Thursday February 9, 08:05 AM

Crunch in Law for the Rental Market

LONDON, February 9 /PRNewswire/ -- This year is a crunch year for the rental market, as it
must implement the requirements of the Housing Act and the Disability Discrimination Act 2005
and, at the Annual Conference of the Association of Residential
Letting Agents, ARLA, in London this week, delegates were asked if they are ready.
In addition to licensing, a new regime - the Housing Health and Safety Rating System - will come into force to
monitor housing standards
. This will enable local authorities to check for the obvious poor standards - in hygiene and in sanitation. However, there are a total of
29 hazards
. They range from the danger of explosion or structural collapse to the potential hazard of a glass panel at the bottom of stairs.
There is more time to prepare for the Disability Discrimination Act.

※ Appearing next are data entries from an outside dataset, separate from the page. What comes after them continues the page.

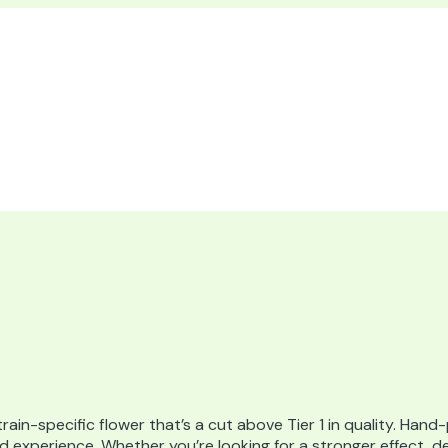
train-specific flower that’s a cut above Tier 1 in quality. Hand
ined experience. Whether you’re looking for a stronger effect, 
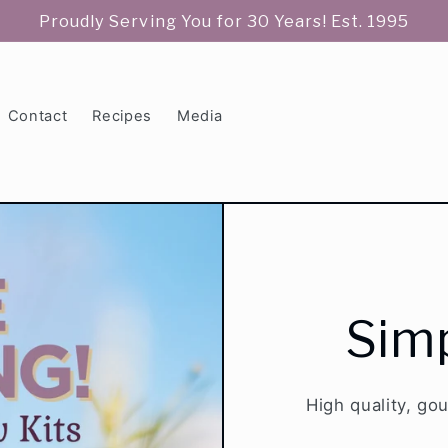
Proudly Serving You for 30 Years! Est. 1995
Contact
Recipes
Media
Simp
High quality, go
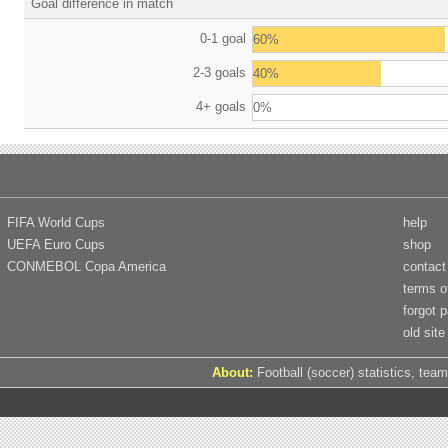
Goal difference in match
0-1 goal
60%
2-3 goals
40%
4+ goals
0%
FIFA World Cups
help
UEFA Euro Cups
shop
CONMEBOL Copa America
contact
terms o
forgot 
old site
About:
Football (soccer) statistics, team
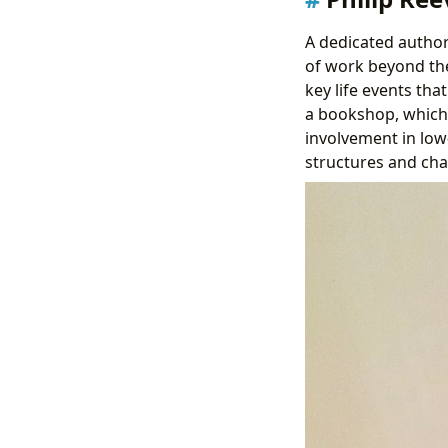
A dedicated author
of work beyond t
key life events tha
a bookshop, which l
involvement in low
structures and ch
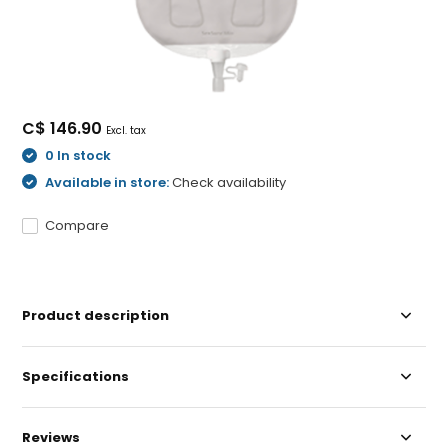
C$ 146.90
Excl. tax
0 In stock
Available in store:
Check availability
Compare
Product description
Specifications
Reviews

That does not come into force until December, the Conference was told.
However, suggesting that
landlords should already be working towards implementation of the Act
, Simon Pickering, Practice Development Officer for the Disability Rights Commission, started by defining disability discrimination. He said it is defined as treating a person less favourably because of a disability.
"Landlords and letting agents cannot refuse a tenant because of disability and may have to make changes to their rental practices and to
provide auxiliary services
," he warned.

It would appear that the new regulations will have a significant negative financial impact on the BTL market.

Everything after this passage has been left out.